気分的には3日間くらい寝てそうだったのに、たったの8時間しか寝ていないことになる。

くっそー。なんか損した気分。
実際は損なんてしてない、むしろ早く回復できて喜ぶべきなんだ。

でも、なんだろ、気分と現実が一致しないこの不快感。

(あー! むしゃくしゃするー!)

俺は近くに立てかけていた勇者の剣を手に取り、廊下に出る。

「うお」
「うあ!」

廊下に出てすぐ目の前。カゲヤマがそこにいた。

「お前、出歩いて平気なのかよ」

カゲヤマがそんなこと言った。服装は白いシャツに黒いズボンというラフな格好。弓の弦が当たるとかで長袖はあまり好んで着ない。弓と矢は背負っている。

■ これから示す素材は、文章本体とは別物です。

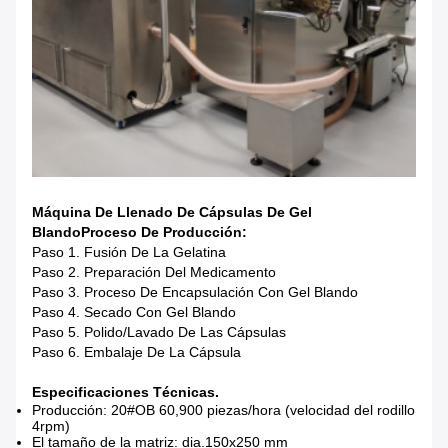
Máquina De Llenado De Cápsulas De Gel
Blando
Proceso De Producción:
Paso 1. Fusión De La Gelatina
Paso 2. Preparación Del Medicamento
Paso 3. Proceso De Encapsulación Con Gel Blando
Paso 4. Secado Con Gel Blando
Paso 5. Polido/lavado De Las Cápsulas
Paso 6. Embalaje De La Cápsula
Especificaciones Técnicas.
Producción: 20#OB 60,900 piezas/hora (velocidad del rodillo
4rpm)
El tamaño de la matriz: dia.150x250 mm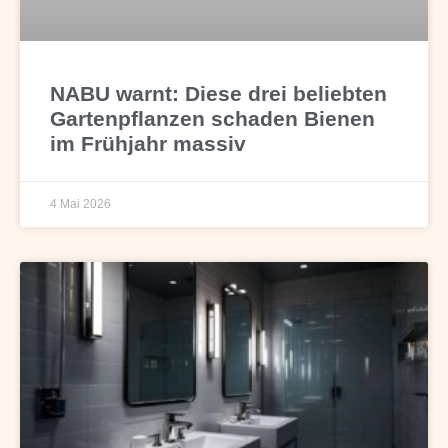
NABU warnt: Diese drei beliebten
Gartenpflanzen schaden Bienen
im Frühjahr massiv
4 Mai 2026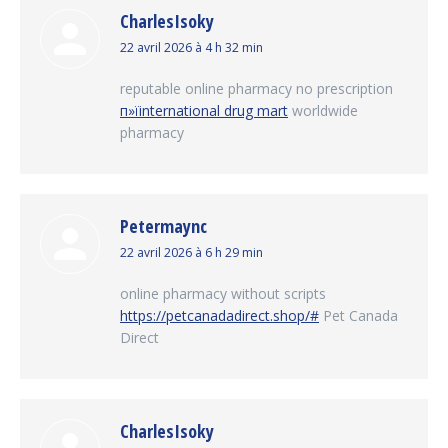
CharlesIsoky
dit
22 avril 2026 à 4 h 32 min
:
reputable online pharmacy no prescription
п»їinternational drug mart
worldwide
pharmacy
Petermaync
dit
22 avril 2026 à 6 h 29 min
:
online pharmacy without scripts
https://petcanadadirect.shop/#
Pet Canada
Direct
CharlesIsoky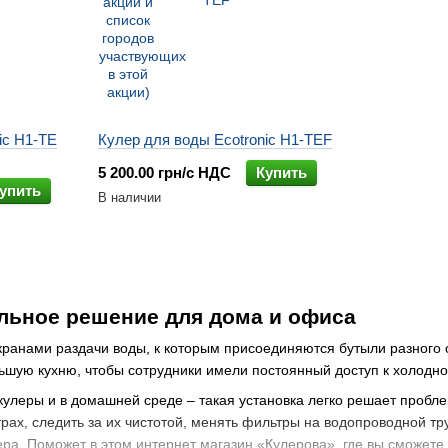
ic H1-TE
Кулер для воды Ecotronic H1-TEF
5 200.00 грн/с НДС
Купить
упить
В наличии
льное решение для дома и офиса
 кранами раздачи воды, к которым присоединяются бутыли разного
ьшую кухню, чтобы сотрудники имели постоянный доступ к холодно
улеры и в домашней среде – такая установка легко решает пробле
рах, следить за их чистотой, менять фильтры на водопроводной тр
ра. Поможет в этом интернет магазин «Кулерова», где вы сможете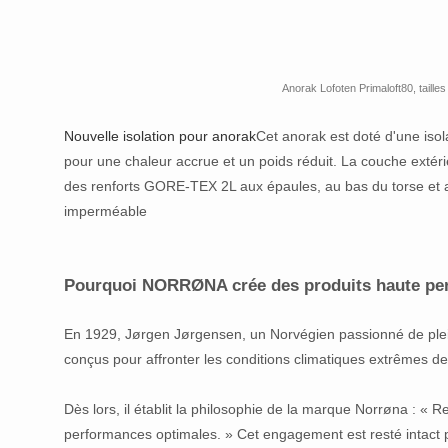
Anorak Lofoten Primaloft80, taille
Nouvelle isolation pour anorak
Cet anorak est doté d'une isol
pour une chaleur accrue et un poids réduit. La couche extéri
des renforts GORE-TEX 2L aux épaules, au bas du torse et 
imperméable
Pourquoi NORRØNA crée des produits haute pe
En 1929, Jørgen Jørgensen, un Norvégien passionné de plein 
conçus pour affronter les conditions climatiques extrêmes d
Dès lors, il établit la philosophie de la marque Norrøna : « 
performances optimales. » Cet engagement est resté intact 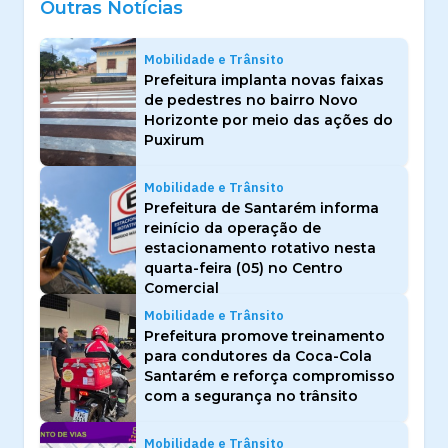
Outras Notícias
Mobilidade e Trânsito
Prefeitura implanta novas faixas
de pedestres no bairro Novo
Horizonte por meio das ações do
Puxirum
Mobilidade e Trânsito
Prefeitura de Santarém informa
reinício da operação de
estacionamento rotativo nesta
quarta-feira (05) no Centro
Comercial
Mobilidade e Trânsito
Prefeitura promove treinamento
para condutores da Coca-Cola
Santarém e reforça compromisso
com a segurança no trânsito
Mobilidade e Trânsito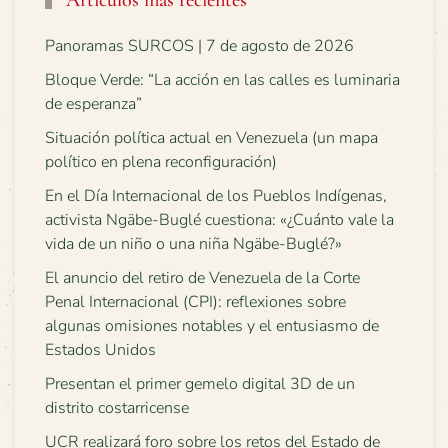
Panoramas SURCOS | 7 de agosto de 2026
Bloque Verde: “La acción en las calles es luminaria
de esperanza”
Situación política actual en Venezuela (un mapa
político en plena reconfiguración)
En el Día Internacional de los Pueblos Indígenas,
activista Ngäbe-Buglé cuestiona: «¿Cuánto vale la
vida de un niño o una niña Ngäbe-Buglé?»
El anuncio del retiro de Venezuela de la Corte
Penal Internacional (CPI): reflexiones sobre
algunas omisiones notables y el entusiasmo de
Estados Unidos
Presentan el primer gemelo digital 3D de un
distrito costarricense
UCR realizará foro sobre los retos del Estado de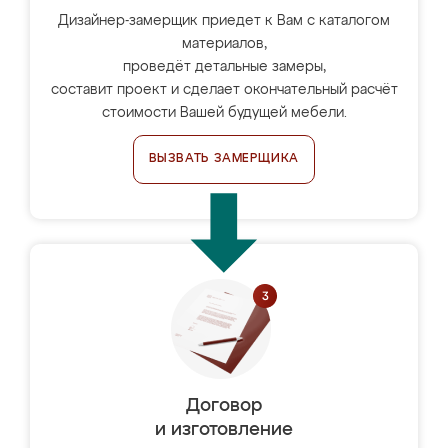
Дизайнер-замерщик приедет к Вам с каталогом
материалов,
проведёт детальные замеры,
составит проект и сделает окончательный расчёт
стоимости Вашей будущей мебели.
ВЫЗВАТЬ ЗАМЕРЩИКА
Договор
и изготовление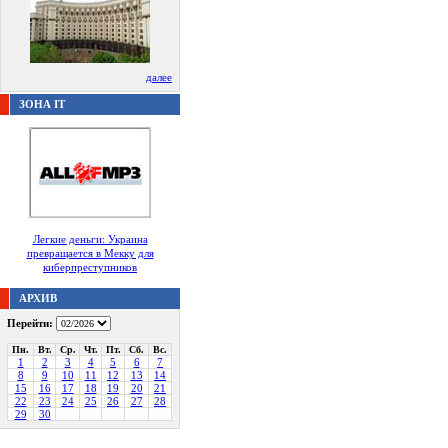
далее
ЗОНА IT
Легкие деньги: Украина
превращается в Мекку для
киберпреступников
АРХИВ
Перейти:
Пн.
Вт.
Ср.
Чт.
Пт.
Сб.
Вс.
1
2
3
4
5
6
7
8
9
10
11
12
13
14
15
16
17
18
19
20
21
22
23
24
25
26
27
28
29
30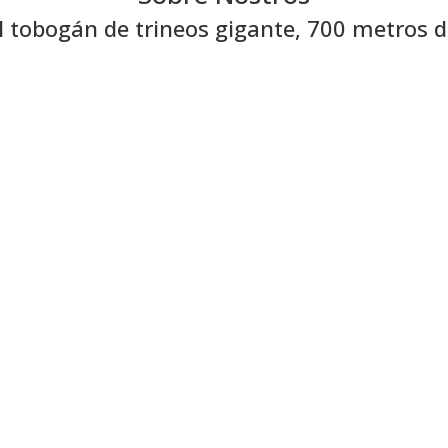
El tobogán de trineos gigante, 700 metros de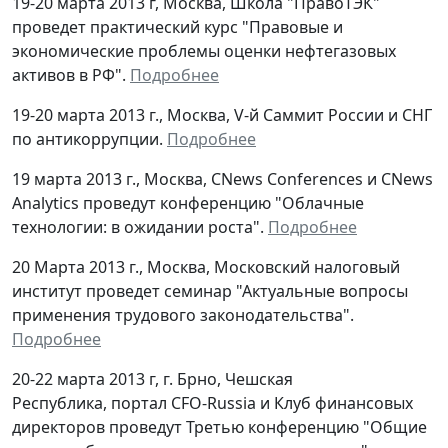
19-20 марта 2013 г, Москва, Школа "ПравоТЭК"
проведет практический курс "Правовые и
экономические проблемы оценки нефтегазовых
активов в РФ".
Подробнее
19-20 марта 2013 г., Москва, V-й Саммит России и СНГ
по антикоррупции.
Подробнее
19 марта 2013 г., Москва, CNews Conferences и CNews
Analytics проведут конференцию "Облачные
технологии: в ожидании роста".
Подробнее
20 Марта 2013 г., Москва, Московский налоговый
институт проведет семинар "Актуальные вопросы
применения трудового законодательства".
Подробнее
20-22 марта 2013 г, г. Брно, Чешская
Республика, портал CFO-Russia и Клуб финансовых
директоров проведут Третью конференцию "Общие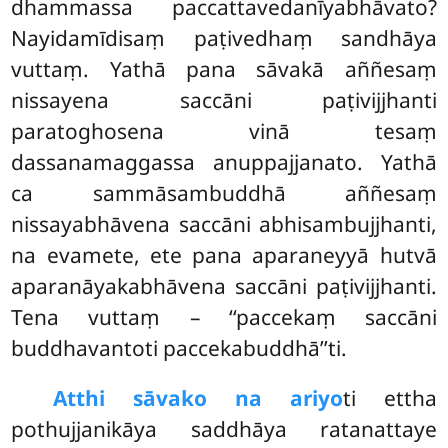
dhammassa paccattavedanīyabhāvato?
Nayidamīdisaṃ paṭivedhaṃ sandhāya
vuttaṃ. Yathā pana sāvakā aññesaṃ
nissayena saccāni paṭivijjhanti
paratoghosena vinā tesaṃ
dassanamaggassa anuppajjanato. Yathā
ca sammāsambuddhā aññesaṃ
nissayabhāvena saccāni abhisambujjhanti,
na evamete, ete pana aparaneyyā hutvā
aparanāyakabhāvena saccāni paṭivijjhanti.
Tena vuttaṃ – ‘‘paccekaṃ saccāni
buddhavantoti paccekabuddhā’’ti.
Atthi sāvako na ariyo
ti ettha
pothujjanikāya saddhāya ratanattaye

「舐めるなよ! 俺は魔王を倒すんだ! こんなことでへこたれるタマじゃねえ!」

想像以上に前向きな言葉がスラスラ出てきた。
前まではうまく言えなかったのに。

「悪いが、魔王を倒すのは俺だ。俺がこの世界を変える」

カゲヤマは相変わらず、揺るぎない口調で言い切る。

「じゃあどっちが先に倒すか競争だ!」
「競争? ……臨むところだ」

俺の提案をカゲヤマは不敵な笑顔で応えた。

「盛り上がってるところ悪いが……」

おずおずとイワイズミさんが言いながら寄ってきた。こっちもラフな格好で腰には剣がある。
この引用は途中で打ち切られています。